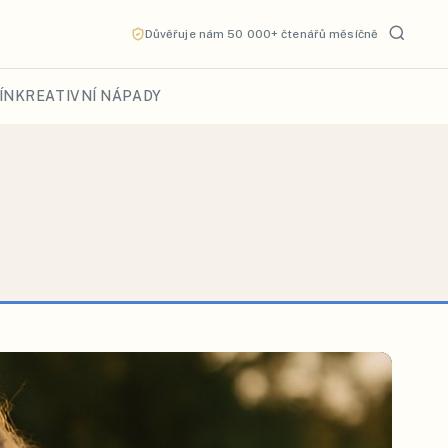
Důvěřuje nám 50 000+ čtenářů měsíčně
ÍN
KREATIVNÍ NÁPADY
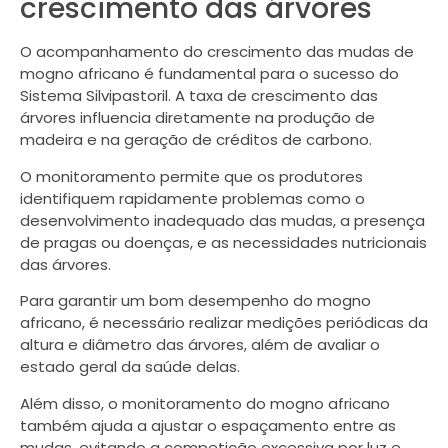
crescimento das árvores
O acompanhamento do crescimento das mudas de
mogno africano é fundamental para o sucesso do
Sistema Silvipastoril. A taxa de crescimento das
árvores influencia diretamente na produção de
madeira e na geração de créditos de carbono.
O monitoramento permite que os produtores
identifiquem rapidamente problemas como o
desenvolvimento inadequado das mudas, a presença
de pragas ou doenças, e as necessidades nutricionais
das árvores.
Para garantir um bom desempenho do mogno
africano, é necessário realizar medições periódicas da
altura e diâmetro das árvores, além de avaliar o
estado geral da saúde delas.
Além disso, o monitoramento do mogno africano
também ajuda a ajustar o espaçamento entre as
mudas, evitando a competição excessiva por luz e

──────────

=== What to produce ===
Go through the material above, and wherever a line holds the word "monitoramento", copy it.

=== Result of this exercise ===
O monitoramento permite que os produtores
Além disso, o monitoramento do mogno africano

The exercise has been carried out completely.